Would you say that your teaching methods are similar to Leon Fleisher’s?

I think it’s important not to try to be a clone of anyone, but I do try to do my best to impart to others - through my teaching and playing - what he had given me. Although my teacher did not appear on the performing stage for decades, his ideas, messages and artistic inspiration came clearly through his teaching and recordings. I am 48 now, so I have had the benefit of time and many international experiences since my Peabody days, all of which have helped me explore things and to evolve as an artist and teacher. I guess it’s safe to say I now have some of my own views, which he might or might not completely agree with, but I think that’s OK, isn’t it?

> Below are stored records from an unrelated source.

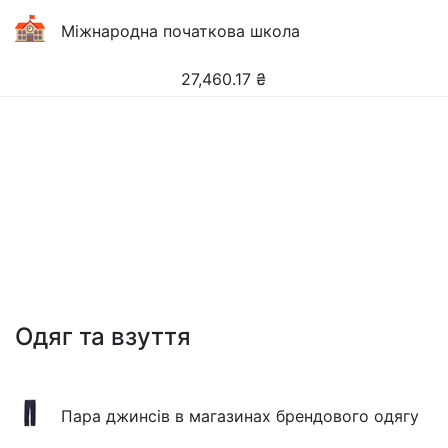
Міжнародна початкова школа
27,460.17
₴
Одяг та взуття
Пара джинсів в магазинах брендового одягу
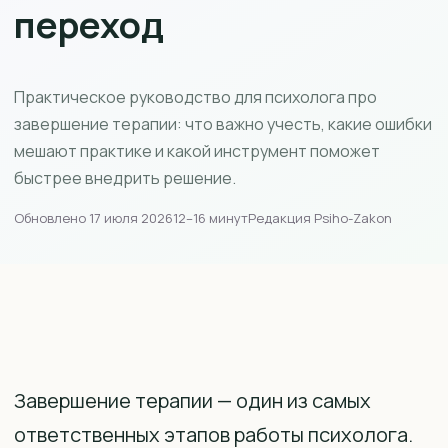
переход
Практическое руководство для психолога про
завершение терапии: что важно учесть, какие ошибки
мешают практике и какой инструмент поможет
быстрее внедрить решение.
Обновлено 17 июля 2026
12–16 минут
Редакция Psiho-Zakon
Завершение терапии — один из самых
ответственных этапов работы психолога.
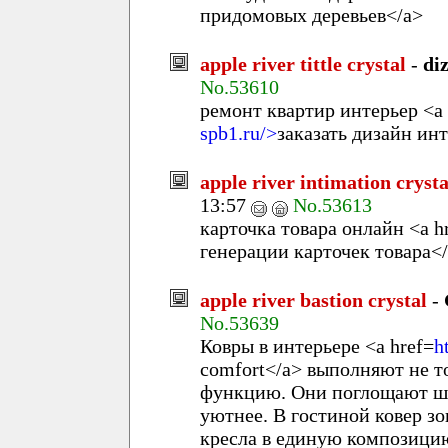
придомовых деревьев</a>
apple river tittle crystal
-
di
No.53610
ремонт квартир интерьер <a 
spb1.ru/>
заказать дизайн ин
apple river intimation crysta
13:57
No.53613
карточка товара онлайн <a h
генерации карточек товара<
apple river bastion crystal
-
No.53639
Ковры в интерьере <a href=
h
comfort</a> выполняют не т
функцию. Они поглощают шум
уютнее. В гостиной ковер зо
кресла в единую композицию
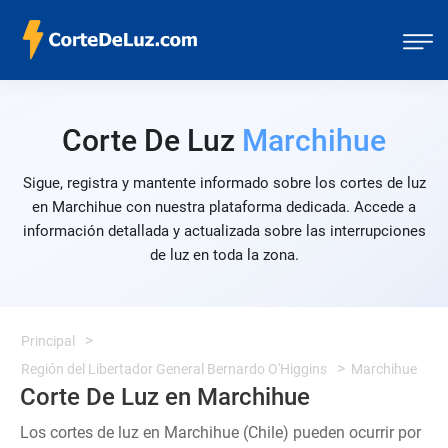
Corte De Luz
Marchihue
Sigue, registra y mantente informado sobre los cortes de luz
en Marchihue con nuestra plataforma dedicada. Accede a
información detallada y actualizada sobre las interrupciones
de luz en toda la zona.
Principal
Región del Libertador General Bernardo O'Higgins
Marchihue
Corte De Luz en Marchihue
Los cortes de luz en Marchihue (Chile) pueden ocurrir por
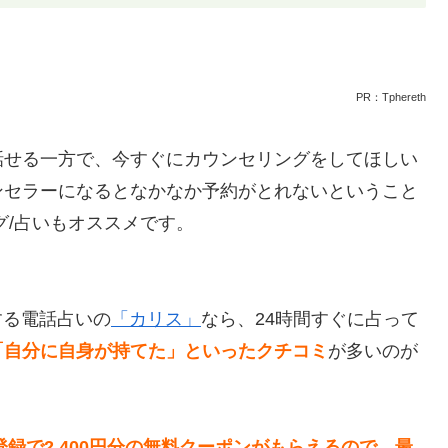
PR：Tphereth
話せる一方で、今すぐにカウンセリングをしてほしい
ンセラーになるとなかなか予約がとれないということ
グ/占いもオススメです。
する電話占いの
「カリス」
なら、24時間すぐに占って
「自分に自身が持てた」といったクチコミ
が多いのが
録で2,400円分の無料クーポンがもらえるので、最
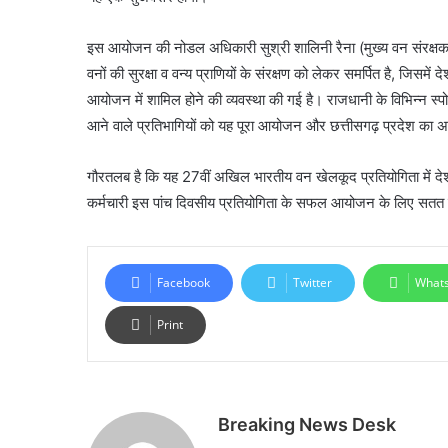
इस आयोजन की नोडल अधिकारी सुश्री शालिनी रैना (मुख्य वन संरक्षक
वनों की सुरक्षा व वन्य प्राणियों के संरक्षण को लेकर समर्पित है, जिसम
आयोजन में शामिल होने की व्यवस्था की गई है। राजधानी के विभिन्न स्पोर्
आने वाले प्रतिभागियों को यह पूरा आयोजन और छत्तीसगढ़ प्रदेश का
गौरतलब है कि यह 27वीं अखिल भारतीय वन खेलकूद प्रतियोगिता में 
कर्मचारी इस पांच दिवसीय प्रतियोगिता के सफल आयोजन के लिए सतत 
Facebook
Twitter
What
Print
Breaking News Desk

At the master class the other day, one of your students performed Liszt’s Rhapsodie Espagnole, not exactly “Fleisher” territory. Yet he managed to give a lot of himself.

Yes, that’s a common belief…but then again, why not Liszt, I ask? Fleisher is not one of those teachers who limit themselves to a certain set repertoire they are comfortable with. I have found that he often gives some of his best lessons on repertoire he does not normally play. When something’s new and it’s exciting for him, I think it gets his mind probing even more. Besides, there are always things like rhythm, line and texture in every piece, aspects which he loves to talk about whether it’s the first or hundredth time he’s taught a piece. It’s all about looking at something anew and making sense out of it; and that’s only one of the reasons he is so magnificent.

And…don’t forget that Fleisher made one of the greatest recordings ever of Liszt’s B minor Sonata [on Columbia Masterworks – yet to be reissued]. I had also studied Liszt (Venezia e Napoli) with him while at Peabody, so he was certainly open to such music, and our duo also studied the composer’s Reminiscences de Don Juan for Two pianos, which (alongside warhorses like Ravel’s La Valse ) became one of Hecht & Shapiro’s “signature” concert pieces.
Fleisher with his musical "child"
Thomas Hecht and musical "grandchildren"
Abigail Sin, Akkra Yeunyonghattaporn
& Nattapol Tantikarn (from L to R).

Are you still finding inspiration from him?

Oh, yes..and how! The master classes he just gave for us at YST will be forever cherished in my heart. All the things he said here were like taking a whole supplement of musical vitamins again. And it was really wonderful to see him work with my students - his musical “grandchildren.”

A few years back when I was preparing the Brahms D minor Piano Concerto for the Esplanade performance with the Yong Siew Toh Conservatory Orchestra, I flew all the way to New York City just to play for him at Steinway Hall, where they arranged a special room for us. He accompanied me on second piano and the whole experience was simply thrilling. And then to think I finally heard him play this same Brahms -after all the years of waiting - at Carnegie Hall in 2008. WOW!

Indeed, after all these years, I find that his message has been amazingly consistent. This is his vision. What he gives to people is the great gift of his energy, which at 80 is still incredible. I still remember that after most lessons with him I usually scheduled a game of racquetball with a friend because it was the only way I could stop from bouncing off the walls myself!